### TASK DATA ###
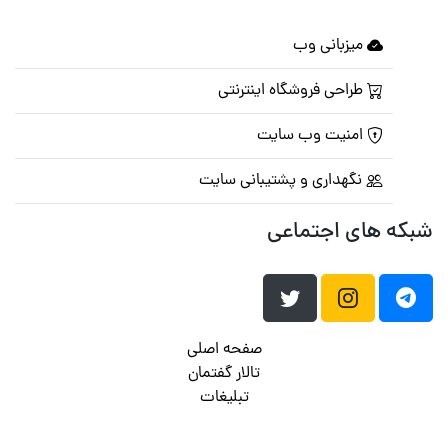
میزبانی وب
طراحی فروشگاه اینترنتی
امنیت وب سایت
نگهداری و پشتیبانی سایت
شبکه های اجتماعی
صفحه اصلی
تالار گفتمان
تبلیغات
تماس با ما
© تمامی حقوق متعلق به
پرشین اسکریپت
می باشد . ۱۳۸۵ - ۱۴۰۰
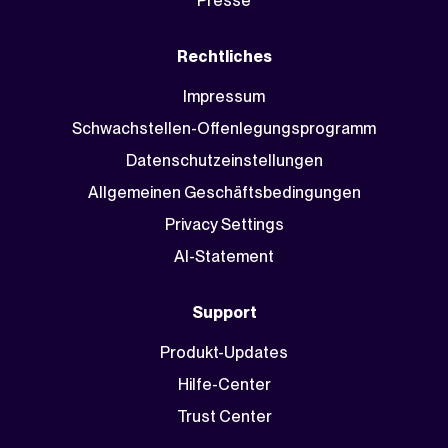
Presse
Rechtliches
Impressum
Schwachstellen-Offenlegungsprogramm
Datenschutzeinstellungen
Allgemeinen Geschäftsbedingungen
Privacy Settings
AI-Statement
Support
Produkt-Updates
Hilfe-Center
Trust Center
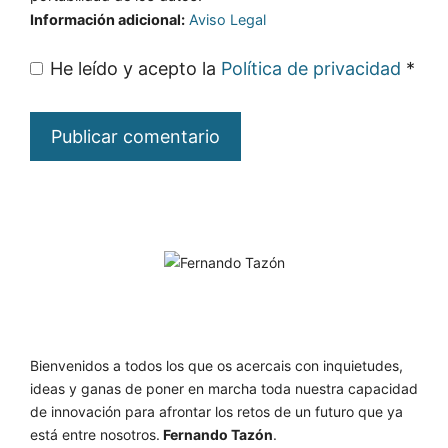
Información adicional:
Aviso Legal
He leído y acepto la
Política de privacidad
*
Bienvenidos a todos los que os acercais con inquietudes,
ideas y ganas de poner en marcha toda nuestra capacidad
de innovación para afrontar los retos de un futuro que ya
está entre nosotros.
Fernando Tazón
.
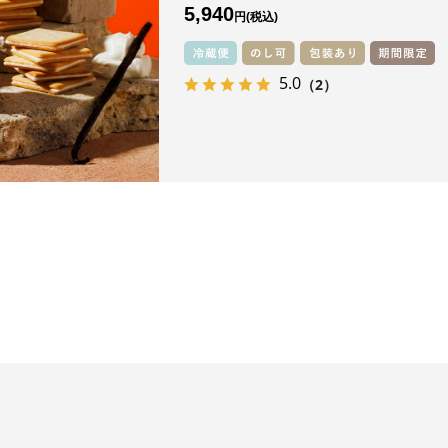
5,940
円
5.0
（2）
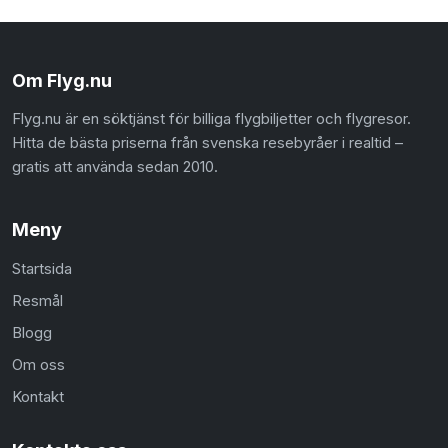
Om Flyg.nu
Flyg.nu är en söktjänst för billiga flygbiljetter och flygresor.
Hitta de bästa priserna från svenska resebyråer i realtid –
gratis att använda sedan 2010.
Meny
Startsida
Resmål
Blogg
Om oss
Kontakt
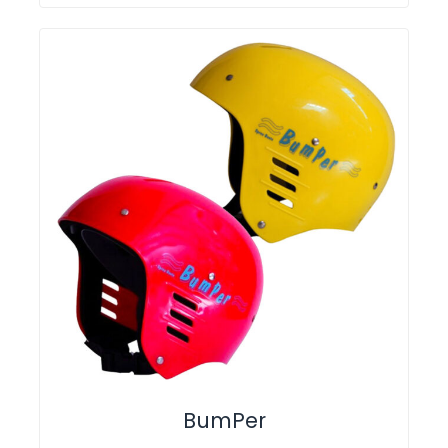
BumPer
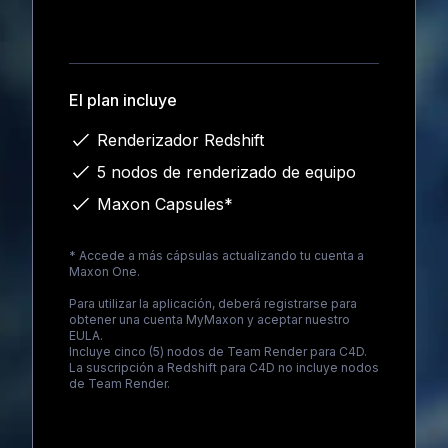
Loading...
El plan incluye
Renderizador Redshift
5 nodos de renderizado de equipo
Maxon Capsules*
* Accede a más cápsulas actualizando tu cuenta a
Maxon One
.
Para utilizar la aplicación, deberá registrarse para
obtener una cuenta MyMaxon y aceptar nuestro
EULA.
Incluye cinco (5) nodos de Team Render para C4D.
La suscripción a Redshift para C4D no incluye nodos
de Team Render.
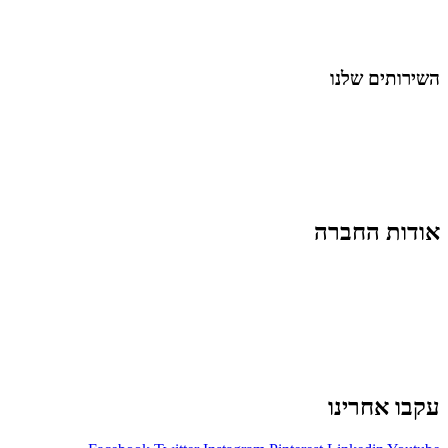
נושאים כלליים
לייף-סטייל
החיים בסרטוני וידאו
השירותים שלנו
שיווק ובניית נוכחות באינסטגרם
אסטרטגיה וניהול תוכן
קמפיינים ממומנים וכלי קידום
עיצוב ופיתוח אתרים ודפי נחיתה
הרצאות וסדנאות
אודות החברה
מי זו טל נברו
לעבוד עם טל
לקוחות מספרים
מהתקשורת:
עיתונות
|
טלוויזיה
תנאי האתר
צור קשר
עקבו אחרינו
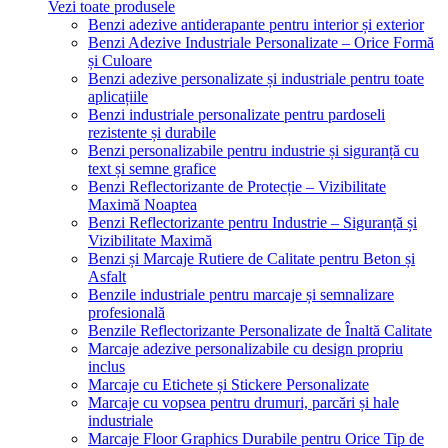
Vezi toate produsele
Benzi adezive antiderapante pentru interior și exterior
Benzi Adezive Industriale Personalizate – Orice Formă
și Culoare
Benzi adezive personalizate și industriale pentru toate
aplicațiile
Benzi industriale personalizate pentru pardoseli
rezistente și durabile
Benzi personalizabile pentru industrie și siguranță cu
text și semne grafice
Benzi Reflectorizante de Protecție – Vizibilitate
Maximă Noaptea
Benzi Reflectorizante pentru Industrie – Siguranță și
Vizibilitate Maximă
Benzi și Marcaje Rutiere de Calitate pentru Beton și
Asfalt
Benzile industriale pentru marcaje și semnalizare
profesională
Benzile Reflectorizante Personalizate de Înaltă Calitate
Marcaje adezive personalizabile cu design propriu
inclus
Marcaje cu Etichete și Stickere Personalizate
Marcaje cu vopsea pentru drumuri, parcări și hale
industriale
Marcaje Floor Graphics Durabile pentru Orice Tip de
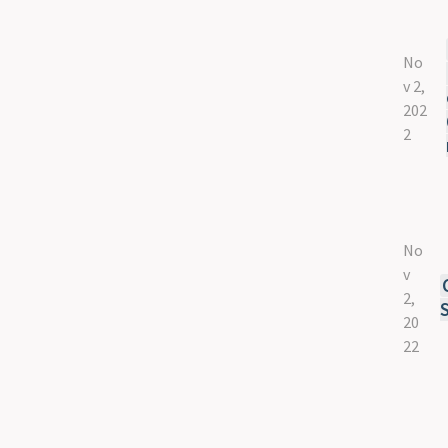
No
v 2,
202
2
No
v
2,
20
22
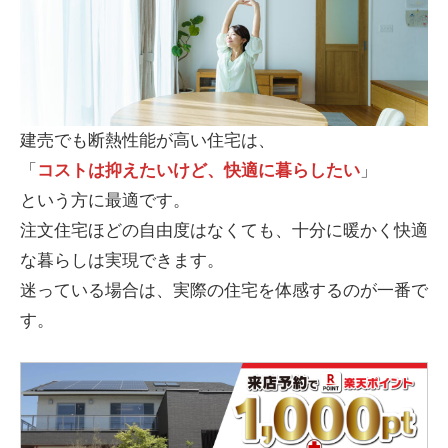
建売でも断熱性能が高い住宅は、
「
コストは抑えたいけど、快適に暮らしたい
」
という方に最適です。
注文住宅ほどの自由度はなくても、十分に暖かく快適
な暮らしは実現できます。
迷っている場合は、実際の住宅を体感するのが一番で
す。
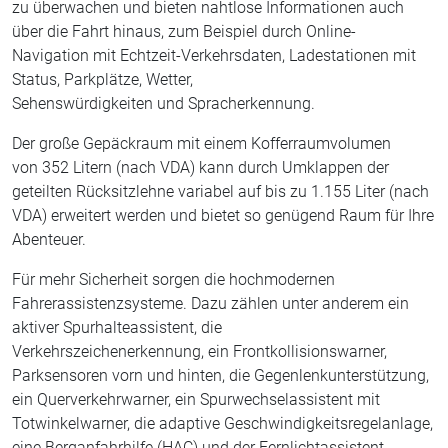
zu überwachen und bieten nahtlose Informationen auch
über die Fahrt hinaus, zum Beispiel durch Online-
Navigation mit Echtzeit-Verkehrsdaten, Ladestationen mit
Status, Parkplätze, Wetter,
Sehenswürdigkeiten und Spracherkennung.
Der große Gepäckraum mit einem Kofferraumvolumen
von 352 Litern (nach VDA) kann durch Umklappen der
geteilten Rücksitzlehne variabel auf bis zu 1.155 Liter (nach
VDA) erweitert werden und bietet so genügend Raum für Ihre
Abenteuer.
Für mehr Sicherheit sorgen die hochmodernen
Fahrerassistenzsysteme. Dazu zählen unter anderem ein
aktiver Spurhalteassistent, die
Verkehrszeichenerkennung, ein Frontkollisionswarner,
Parksensoren vorn und hinten, die Gegenlenkunterstützung,
ein Querverkehrwarner, ein Spurwechselassistent mit
Totwinkelwarner, die adaptive Geschwindigkeitsregelanlage,
eine Berganfahrhilfe (HAC) und der Fernlichtassistent.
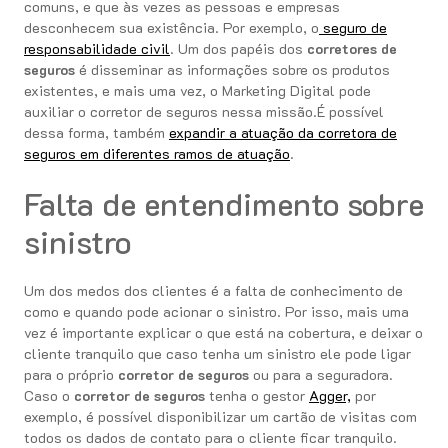
comuns, e que às vezes as pessoas e empresas
desconhecem sua existência. Por exemplo, o
seguro de
responsabilidade civil
. Um dos papéis dos
corretores de
seguros
é disseminar as informações sobre os produtos
existentes, e mais uma vez, o Marketing Digital pode
auxiliar o corretor de seguros nessa missão.É possível
dessa forma, também
expandir a atuação da corretora de
seguros em diferentes ramos de atuação
.
Falta de entendimento sobre
sinistro
Um dos medos dos clientes é a falta de conhecimento de
como e quando pode acionar o sinistro. Por isso, mais uma
vez é importante explicar o que está na cobertura, e deixar o
cliente tranquilo que caso tenha um sinistro ele pode ligar
para o próprio
corretor de seguros
ou para a seguradora.
Caso o
corretor de seguros
tenha o gestor
Agger,
por
exemplo, é possível disponibilizar um cartão de visitas com
todos os dados de contato para o cliente ficar tranquilo.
###
(PROBLEM DETAILS): Pictures aside, give the data again exactly as it appears.

(ANSWER BELOW):
میزبانی وب
طراحی فروشگاه اینترنتی
امنیت وب سایت
نگهداری و پشتیبانی سایت
شبکه های اجتماعی
صفحه اصلی
تالار گفتمان
تبلیغات
تماس با ما
© تمامی حقوق متعلق به
پرشین اسکریپت
می باشد . ۱۳۸۵ - ۱۴۰۰
Presse
Rechtliches
Impressum
Schwachstellen-Offenlegungsprogramm
Datenschutzeinstellungen
Allgemeinen Geschäftsbedingungen
Privacy Settings
AI-Statement
Support
Produkt-Updates
Hilfe-Center
Trust Center
Información adicional:
Aviso Legal
He leído y acepto la
Política de privacidad
*
Bienvenidos a todos los que os acercais con inquietudes,
ideas y ganas de poner en marcha toda nuestra capacidad
de innovación para afrontar los retos de un futuro que ya
está entre nosotros.
Fernando Tazón
.
5,940
円
5.0
（2）
Om Flyg.nu
Flyg.nu är en söktjänst för billiga flygbiljetter och flygresor.
Hitta de bästa priserna från svenska resebyråer i realtid –
gratis att använda sedan 2010.
Meny
Startsida
Resmål
Blogg
Om oss
Kontakt
BumPer
Loading...
El plan incluye
Renderizador Redshift
5 nodos de renderizado de equipo
Maxon Capsules*
* Accede a más cápsulas actualizando tu cuenta a
Maxon One
.
Para utilizar la aplicación, deberá registrarse para
obtener una cuenta MyMaxon y aceptar nuestro
EULA.
Incluye cinco (5) nodos de Team Render para C4D.
La suscripción a Redshift para C4D no incluye nodos
de Team Render.
נושאים כלליים
לייף-סטייל
החיים בסרטוני וידאו
השירותים שלנו
שיווק ובניית נוכחות באינסטגרם
אסטרטגיה וניהול תוכן
קמפיינים ממומנים וכלי קידום
עיצוב ופיתוח אתרים ודפי נחיתה
הרצאות וסדנאות
אודות החברה
מי זו טל נברו
לעבוד עם טל
לקוחות מספרים
מהתקשורת:
עיתונות
|
טלוויזיה
תנאי האתר
צור קשר
עקבו אחרינו
Vezi toate produsele
Benzi adezive antiderapante pentru interior și exterior
Benzi Adezive Industriale Personalizate – Orice Formă
și Culoare
Benzi adezive personalizate și industriale pentru toate
aplicațiile
Benzi industriale personalizate pentru pardoseli
rezistente și durabile
Benzi personalizabile pentru industrie și siguranță cu
text și semne grafice
Benzi Reflectorizante de Protecție – Vizibilitate
Maximă Noaptea
Benzi Reflectorizante pentru Industrie – Siguranță și
Vizibilitate Maximă
Benzi și Marcaje Rutiere de Calitate pentru Beton și
Asfalt
Benzile industriale pentru marcaje și semnalizare
profesională
Benzile Reflectorizante Personalizate de Înaltă Calitate
Marcaje adezive personalizabile cu design propriu
inclus
Marcaje cu Etichete și Stickere Personalizate
Marcaje cu vopsea pentru drumuri, parcări și hale
industriale
Marcaje Floor Graphics Durabile pentru Orice Tip de
No
v 2,
202
2
No
v
2,
20
22
建売でも断熱性能が高い住宅は、
「
コストは抑えたいけど、快適に暮らしたい
」
という方に最適です。
注文住宅ほどの自由度はなくても、十分に暖かく快適
な暮らしは実現できます。
迷っている場合は、実際の住宅を体感するのが一番で
す。
zu überwachen und bieten nahtlose Informationen auch
über die Fahrt hinaus, zum Beispiel durch Online-
Navigation mit Echtzeit-Verkehrsdaten, Ladestationen mit
Status, Parkplätze, Wetter,
Sehenswürdigkeiten und Spracherkennung.
Der große Gepäckraum mit einem Kofferraumvolumen
von 352 Litern (nach VDA) kann durch Umklappen der
geteilten Rücksitzlehne variabel auf bis zu 1.155 Liter (nach
VDA) erweitert werden und bietet so genügend Raum für Ihre
Abenteuer.
Für mehr Sicherheit sorgen die hochmodernen
Fahrerassistenzsysteme. Dazu zählen unter anderem ein
aktiver Spurhalteassistent, die
Verkehrszeichenerkennung, ein Frontkollisionswarner,
Parksensoren vorn und hinten, die Gegenlenkunterstützung,
ein Querverkehrwarner, ein Spurwechselassistent mit
Totwinkelwarner, die adaptive Geschwindigkeitsregelanlage,
eine Berganfahrhilfe (HAC) und der Fernlichtassistent.
comuns, e que às vezes as pessoas e empresas
desconhecem sua existência. Por exemplo, o
seguro de
responsabilidade civil
. Um dos papéis dos
corretores de
seguros
é disseminar as informações sobre os produtos
existentes, e mais uma vez, o Marketing Digital pode
auxiliar o corretor de seguros nessa missão.É possível
dessa forma, também
expandir a atuação da corretora de
seguros em diferentes ramos de atuação
.
Falta de entendimento sobre
sinistro
Um dos medos dos clientes é a falta de conhecimento de
como e quando pode acionar o sinistro. Por isso, mais uma
vez é importante explicar o que está na cobertura, e deixar o
cliente tranquilo que caso tenha um sinistro ele pode ligar
para o próprio
corretor de seguros
ou para a seguradora.
Caso o
corretor de seguros
tenha o gestor
Agger,
por
exemplo, é possível disponibilizar um cartão de visitas com
todos os dados de contato para o cliente ficar tranquilo.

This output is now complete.